Rewrite the limit expression: \(\lim_{x \to \frac{\pi}{2}} \frac{\ln(\csc x)}{\left(x - \frac{\pi}{2}\right)^2}\). Note that \(\csc x = \frac{1}{\sin x}\), so \(\ln(\csc x) = \ln\left(\frac{1}{\sin x}\right) = -\ln(\sin x)\).
Since the denominator is squared, the limit is of the form \(\frac{0}{0}\) after substitution, so l’Hôpital’s Rule applies. Differentiate the numerator and denominator with respect to \(x\):
Calculate the derivative of the numerator: \(\frac{d}{dx} \left( \ln(\csc x) \right) = \frac{d}{dx} \left( -\ln(\sin x) \right) = -\frac{\cos x}{\sin x} = -\cot x\).
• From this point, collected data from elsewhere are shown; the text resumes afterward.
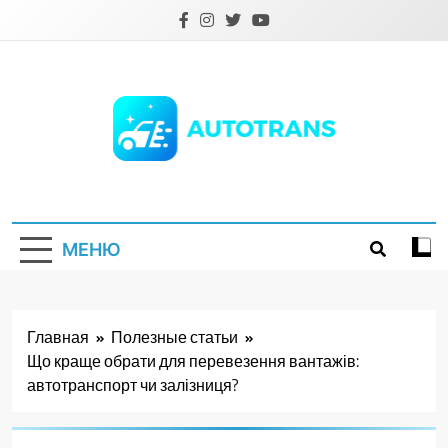
Перейти
к
содержимому
Autotrans.com.ua
МЕНЮ
Главная
Полезные статьи
Що краще обрати для перевезення вантажів:
автотранспорт чи залізниця?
Calculate the derivative of the denominator: \(\frac{d}{dx} \left( x - \frac{\pi}{2} \right)^2 = 2 \left( x - \frac{\pi}{2} \right)\). Then, rewrite the limit as \(\lim_{x \to \frac{\pi}{2}} \frac{-\cot x}{2 \left( x - \frac{\pi}{2} \right)}\). If this still results in an indeterminate form, apply l’Hôpital’s Rule again by differentiating numerator and denominator once more.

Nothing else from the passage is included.